Wijziging van de Zorgverzekeringswet in verband met het bevorderen van zorgcontractering.


Volledige tekst

Bij Kabinetsmissive van 12 december 2023, no.2023002921, heeft Uwe Majesteit, op voordracht van de Minister van Volksgezondheid, Welzijn en Sport, bij de Afdeling advisering van de Raad van State ter overweging aanhangig gemaakt het voorstel van wet houdende wijziging van de Zorgverzekeringswet in verband met het bevorderen van zorgcontractering, met memorie van toelichting.

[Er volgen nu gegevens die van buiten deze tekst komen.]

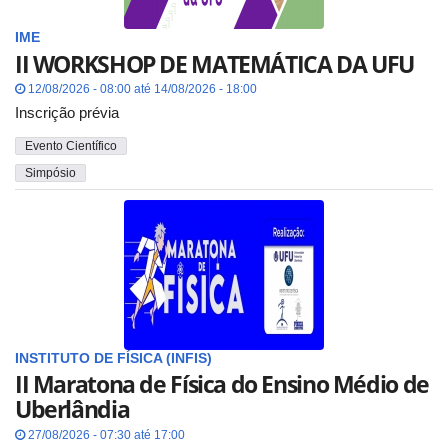
IME
II WORKSHOP DE MATEMÁTICA DA UFU
12/08/2026 - 08:00 até 14/08/2026 - 18:00
Inscrição prévia
Evento Científico
Simpósio
INSTITUTO DE FÍSICA (INFIS)
II Maratona de Física do Ensino Médio de
Uberlândia
27/08/2026 - 07:30 até 17:00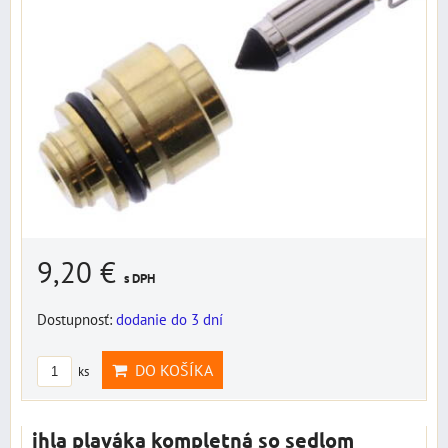
9,20 €
s DPH
Dostupnosť:
dodanie do 3 dní
DO KOŠÍKA
ks
ihla plaváka kompletná so sedlom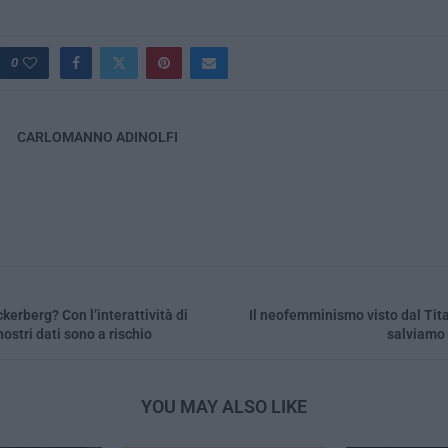
0
CARLOMANNO ADINOLFI
kerberg? Con l’interattività di
Il neofemminismo visto dal Tit
ostri dati sono a rischio
salviamo 
YOU MAY ALSO LIKE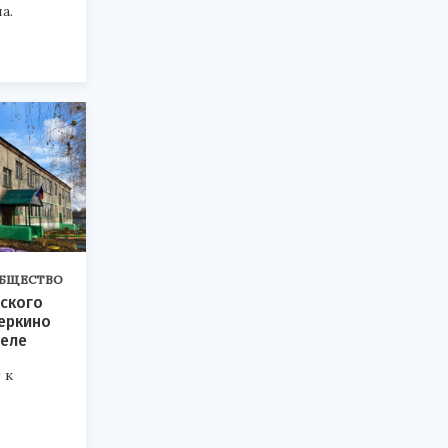
а.
БЩЕСТВО
ского
еркино
реле
 к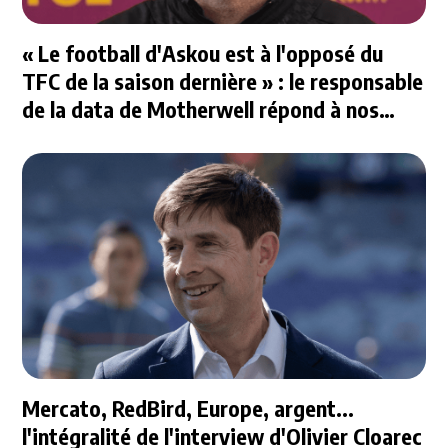
« Le football d'Askou est à l'opposé du
TFC de la saison dernière » : le responsable
de la data de Motherwell répond à nos
questions
Mercato, RedBird, Europe, argent...
l'intégralité de l'interview d'Olivier Cloarec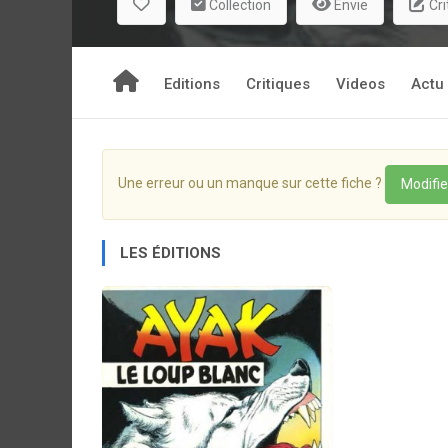
Collection
Envie
Cri
Editions
Critiques
Videos
Actu
Une erreur ou un manque sur cette fiche ?
Modifie
LES ÉDITIONS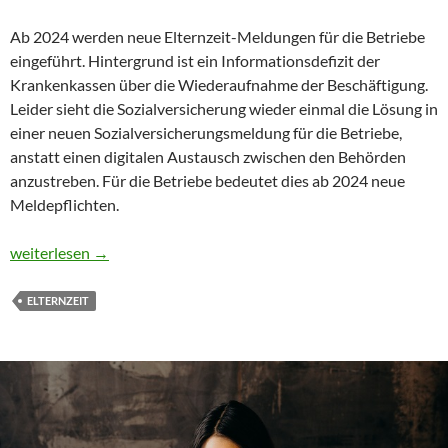
Ab 2024 werden neue Elternzeit-Meldungen für die Betriebe
eingeführt. Hintergrund ist ein Informationsdefizit der
Krankenkassen über die Wiederaufnahme der Beschäftigung.
Leider sieht die Sozialversicherung wieder einmal die Lösung in
einer neuen Sozialversicherungsmeldung für die Betriebe,
anstatt einen digitalen Austausch zwischen den Behörden
anzustreben. Für die Betriebe bedeutet dies ab 2024 neue
Meldepflichten.
Elternzeit – neue Meldegründe ab 2024
weiterlesen
→
ELTERNZEIT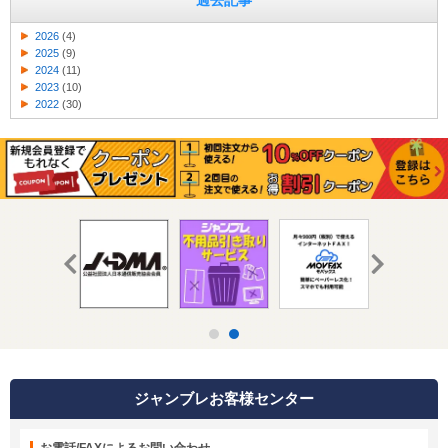
過去記事
2026
(4)
2025
(9)
2024
(11)
2023
(10)
2022
(30)
ジャンブレお客様センター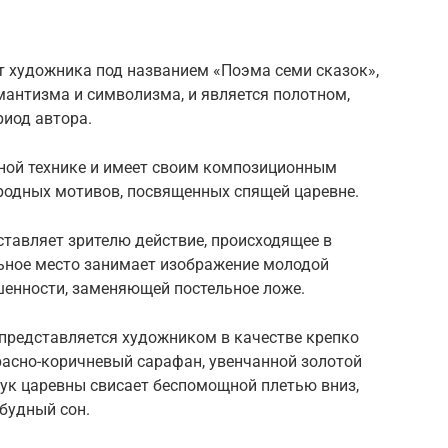
т художника под названием «Поэма семи сказок»,
антизма и символизма, и является полотном,
риод автора.
яной технике и имеет своим композиционным
одных мотивов, посвященных спящей царевне.
тавляет зрителю действие, происходящее в
льное место занимает изображение молодой
енности, заменяющей постельное ложе.
 представляется художником в качестве крепко
расно-коричневый сарафан, увенчанной золотой
рук царевны свисает беспомощной плетью вниз,
обудный сон.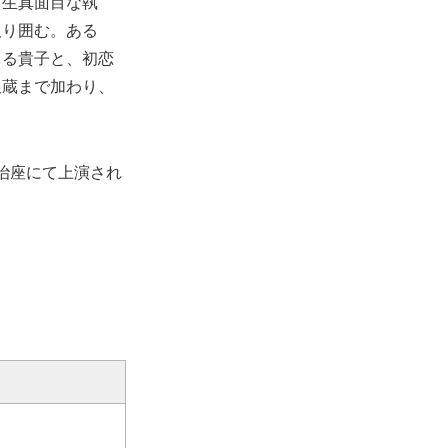
、生真面目な執
取り囲む。ある
ちる貴子と、初恋
銀蔵まで加わり、
明治座にて上演され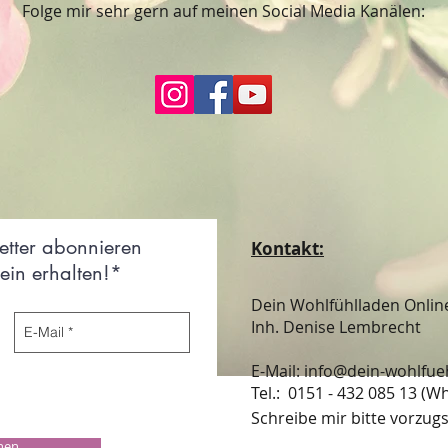
Folge mir sehr gern auf meinen Social Media Kanälen:
etter abonnieren
Kontakt:
in erhalten!*
Dein Wohlfühlladen Onli
Inh. Denise Lembrecht
E-Mail:
info@dein-wohlfue
​​​​​​​​​​​​​​​​​​​​Tel.: 0151 - 432 085 
Schreibe mir bitte vorzugs
chen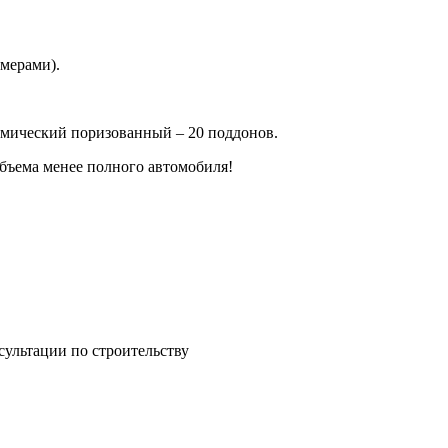
мерами).
рамический поризованный – 20 поддонов.
объема менее полного автомобиля!
сультации по строительству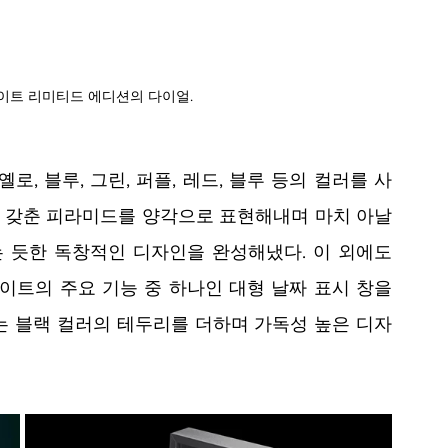
데이트 리미티드 에디션의 다이얼.
로, 블루, 그린, 퍼플, 레드, 블루 등의 컬러를 사
을 갖춘 피라미드를 양각으로 표현해내며 마치 아날
듯한 독창적인 디자인을 완성해냈다. 이 외에도 
데이트의 주요 기능 중 하나인 대형 날짜 표시 창을 
는 블랙 컬러의 테두리를 더하며 가독성 높은 디자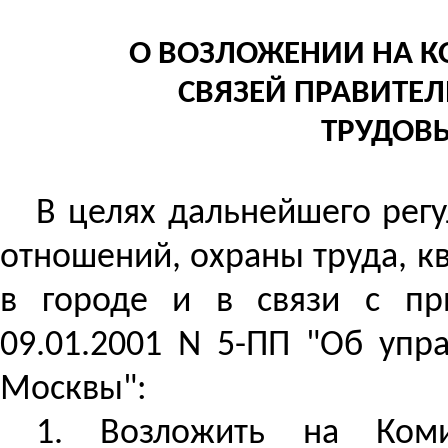
О ВОЗЛОЖЕНИИ НА 
СВЯЗЕЙ ПРАВИТЕ
ТРУДОВ
В целях дальнейшего регу
отношений, охраны труда, к
в городе и в связи с пр
09.01.2001 N 5-ПП "Об упр
Москвы":
1. Возложить на Коми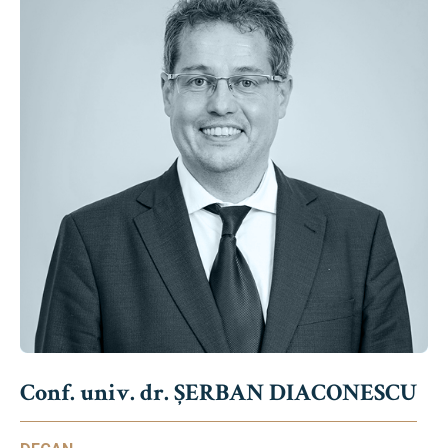
Conf. univ. dr. ȘERBAN DIACONESCU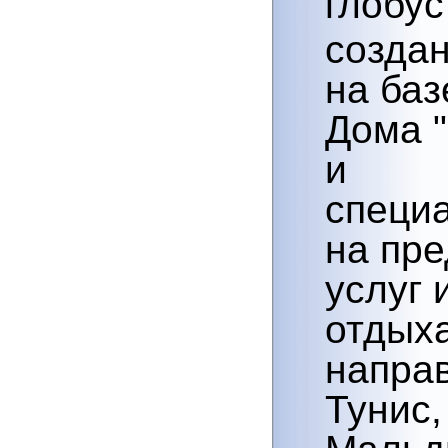
создан
на баз
Дома "
и
специ
на пр
услуг 
отдых
напра
Тунис,
Мальд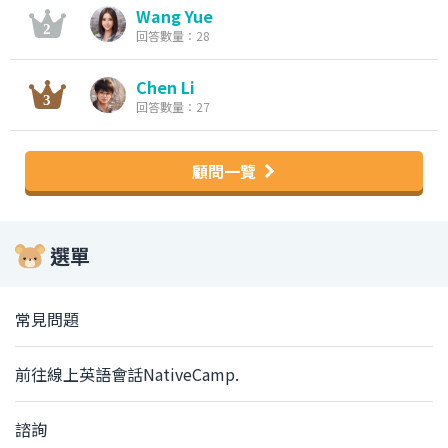
Wang Yue
回答數量：28
Chen Li
回答數量：27
顧問一覽
選單
常見問題
前往線上英語會話NativeCamp.
諮詢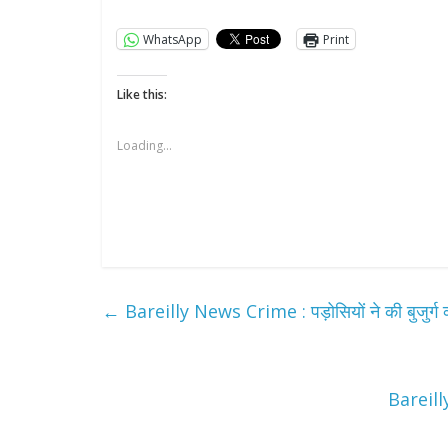
WhatsApp
Print
Like this:
Loading...
←
Bareilly News Crime : पड़ोसियों ने की बुजुर्ग व्
Bareilly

Het wetsvoorstel wijzigt artikel 13 van de Zorgverzekeringswet (Zvw) met als doel zorgcontractering te bevorderen in het kader van het Integraal Zorgakkoord. Hiertoe wordt het zogeheten hinderpaalcriterium wettelijk verankerd en wordt de mogelijkheid gecreëerd dit criterium in voorkomend geval te verduidelijken en nader in te vullen. Daarnaast formuleert het wetsvoorstel een uitzondering op de toepassing van het hinderpaalcriterium.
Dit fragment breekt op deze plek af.